The task -> Would you restate every entry below word for word? Leave out the pictures.

Input data ->
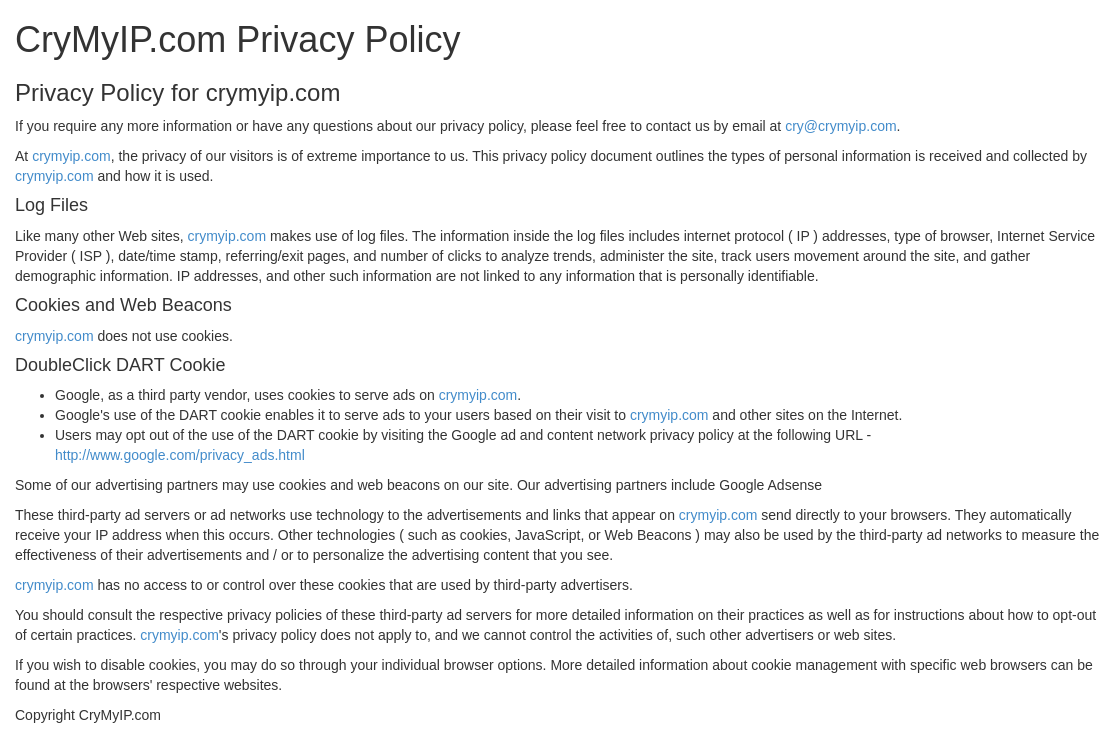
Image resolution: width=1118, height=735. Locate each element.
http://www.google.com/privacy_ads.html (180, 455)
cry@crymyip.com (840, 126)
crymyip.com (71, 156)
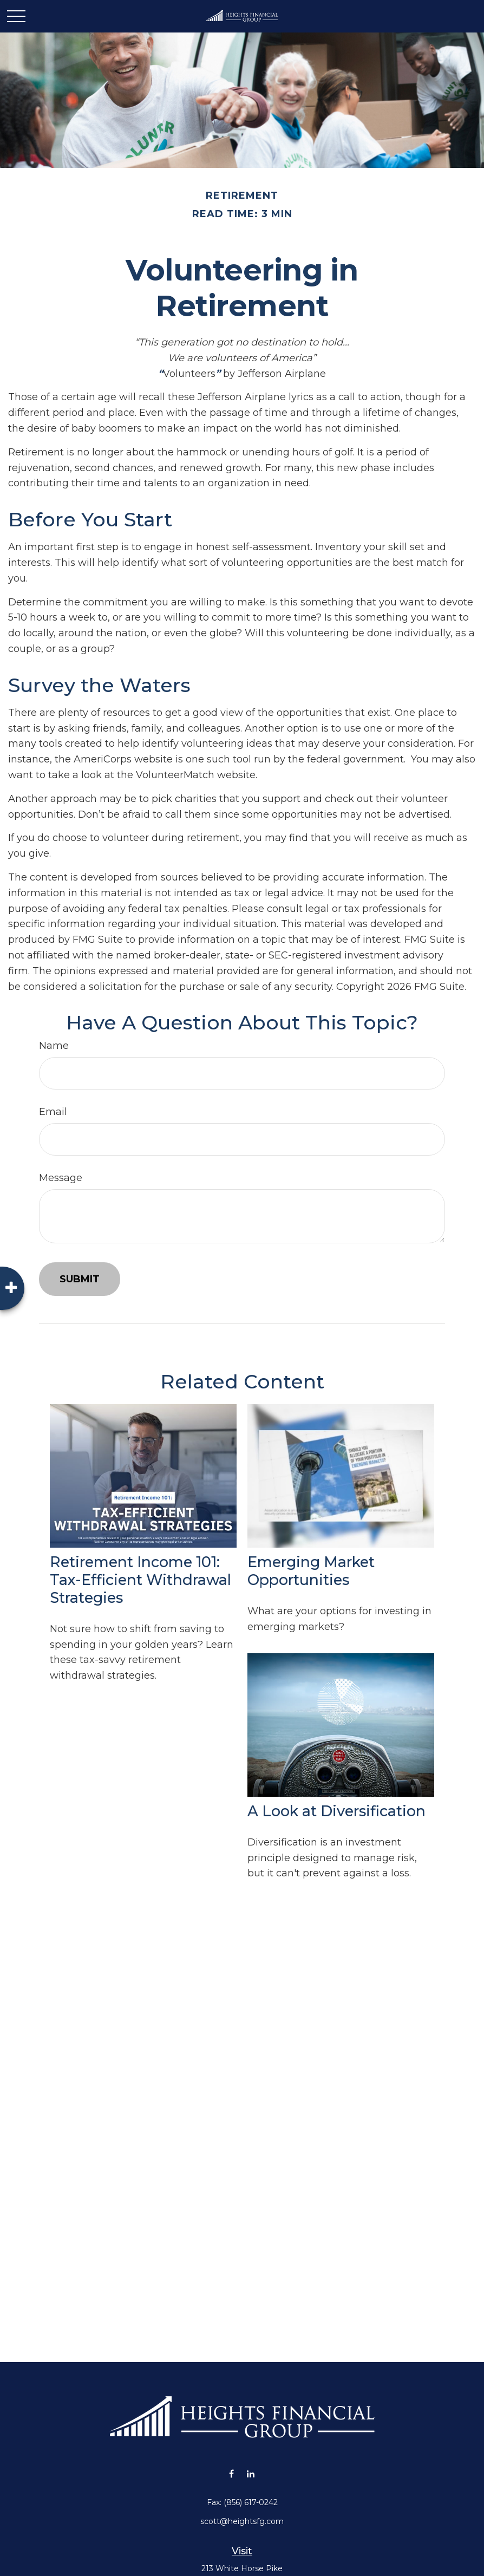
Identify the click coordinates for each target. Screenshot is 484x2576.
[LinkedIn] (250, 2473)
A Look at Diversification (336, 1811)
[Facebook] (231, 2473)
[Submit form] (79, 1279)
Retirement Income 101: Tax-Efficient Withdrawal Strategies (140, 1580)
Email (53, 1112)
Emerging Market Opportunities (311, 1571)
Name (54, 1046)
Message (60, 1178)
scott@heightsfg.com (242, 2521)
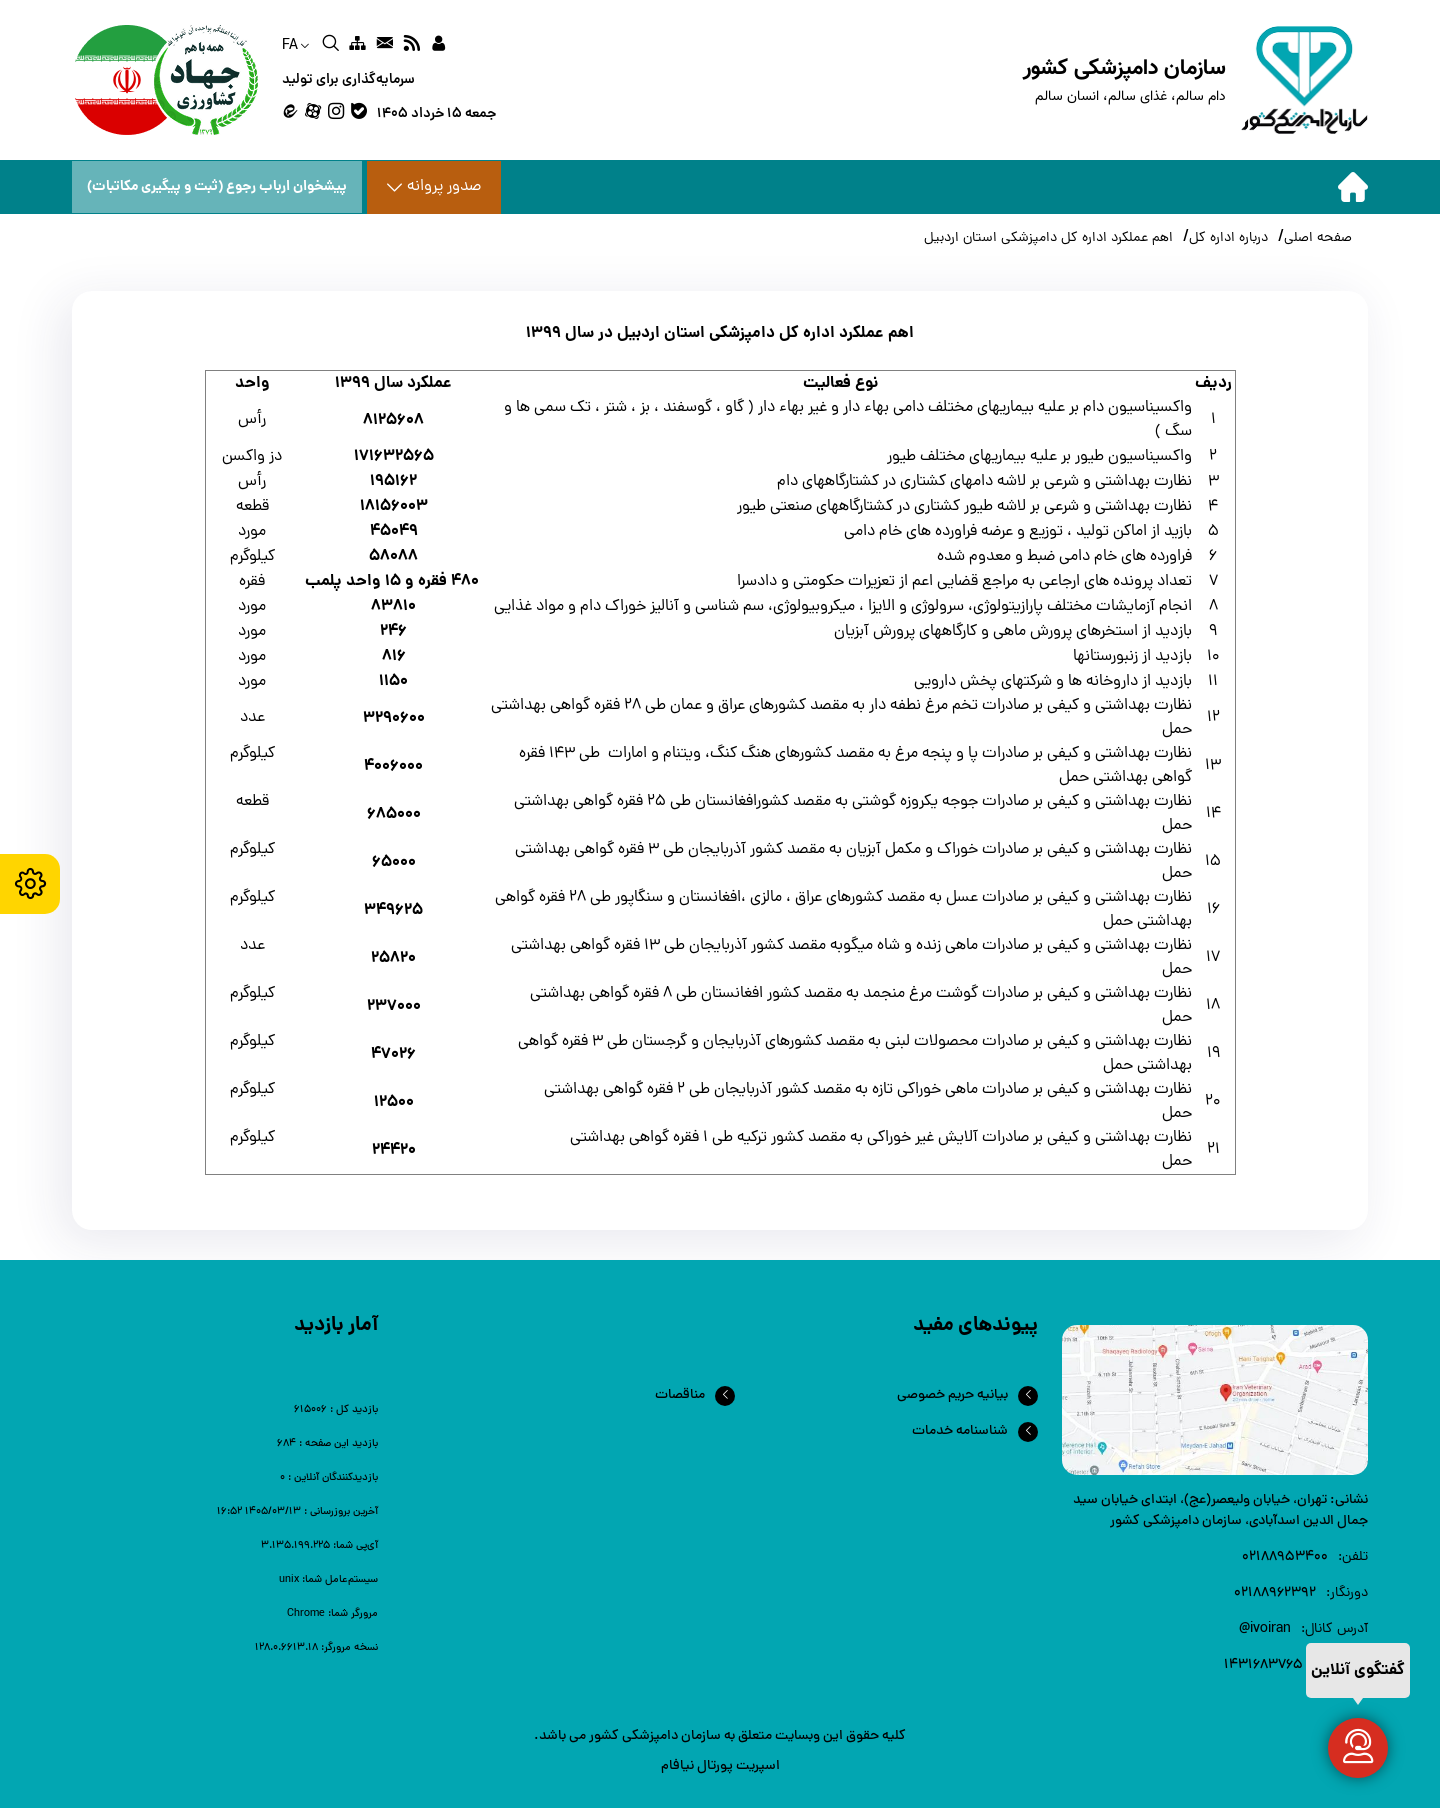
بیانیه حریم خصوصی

Output of the task ->
Image resolution: width=1118, height=735. Locate each element.
http://www.google.com/privacy_ads.html (180, 455)
cry@crymyip.com (840, 126)
crymyip.com (71, 156)
Identify the click coordinates for each target. Screenshot is 484x2576.
[LinkedIn] (250, 2473)
A Look at Diversification (336, 1811)
[Facebook] (231, 2473)
[Submit form] (79, 1279)
Retirement Income 101: Tax-Efficient Withdrawal Strategies (140, 1580)
Email (53, 1112)
Emerging Market Opportunities (311, 1571)
Name (54, 1046)
Message (60, 1178)
scott@heightsfg.com (242, 2521)
بیانیه حریم خصوصی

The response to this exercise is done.